Matująca Pasta do włosów Joanna STYLING EFFECT
Po kilku dniach nadarzyła się okazja żeby zrobić małą recenzję, a właściwie małe porównanie :)
Pasta matująca firmy Joanna, bo o niej będzie mowa. Dla mnie to meeega zaskoczenie.
Może zacznę od tego, że do tej pory włosy układałem używając wody i suszarki, żelu, gumy czy czasem lakieru. Z reguły całkiem szybko się to kończyło, bo po nałożeniu żelu, czy gumy włosy były ciężkie i nie dawały się ułożyć tak jak bym chciał. Dodatkowo wysychały i były posklejane. Często żel dawał efekt mokrych włosów, ale to już inna sprawa, bo ten efekt dla niektórych jest pożądany :) Woda i suszarka. wiadomo efekt w sumie na chwilę, dlatego czasem przydał się lakier. Po tym produkcie jednak włosy były tez poklejone i bardzo suche.
Po powyższych próbach przyszedł czas, kiedy miałem fryzurę jak większość piłkarzy dziś, czyli przedziałek z jednej strony głowy z zaczesaniem włosów na drugą i jak były one dobrze obcięte to nie trzeba było ich za bardzo układać. Jednak dni mijały i włosy jak są krótkie to szybko rosną. Kiedy już były stanowczo za długie poszedłem do fryzjera, a było to całkiem niedawno. Poprosiłem, żeby Pani coś wyczarowała i tak też się stało ;) W trakcie tej wizyty dowiedziałem się właśnie o paście. Taką główną wskazówką było to, żeby była ona matowa i aby nakładać ją po trochu. Efekt ułożenia włosów po wizycie u fryzjera zawsze jest inny niż samemu w domu, no ale co mi szkodziło spróbować. Udałem się zatem do Rossmana i przeglądałem pasty, żeby nie wydawać najwięcej (przecież nie wiedziałem, czy w ogóle to ma sens) kupiłem tę firmy Joanna a wydałem na nią "aż" 7 zł.
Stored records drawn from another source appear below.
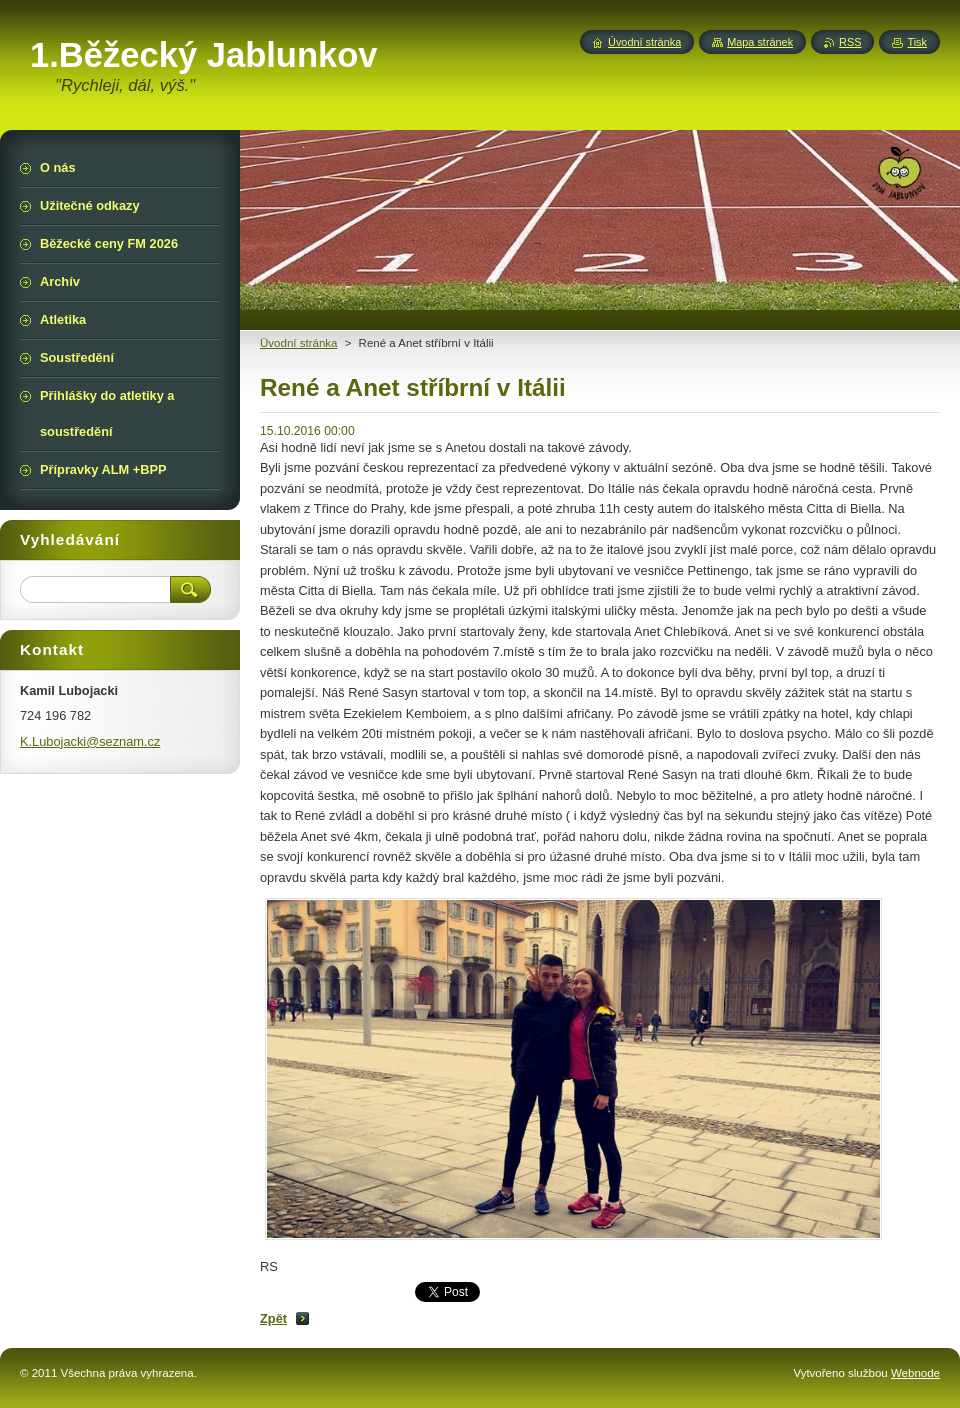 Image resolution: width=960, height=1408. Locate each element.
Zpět (273, 1318)
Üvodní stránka (298, 343)
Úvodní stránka (644, 42)
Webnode (915, 1373)
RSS (850, 42)
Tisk (917, 42)
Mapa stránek (760, 42)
Przy pierwszym otwarciu od razu można wyczuć naprawdę przyjemny zapach hmm...powiedział bym, że to taka mieszanka brzoskwini z mango :) to było dla mnie też zaskoczenie w porównaniu do innych produktów do włosów, które mają specyficzny zapachach lub po prostu nic nie czuć.
Pasta jest biała o konsystencji masła co mam nadzieję, że widać na zdjęciu poniżej
O wyglądzie pasty to chyba tyle, bo nie ma sensu się rozpisywać.
Co do samego zastosowania i układania to kolejne moje zaskoczenie - pozytywne oczywiście.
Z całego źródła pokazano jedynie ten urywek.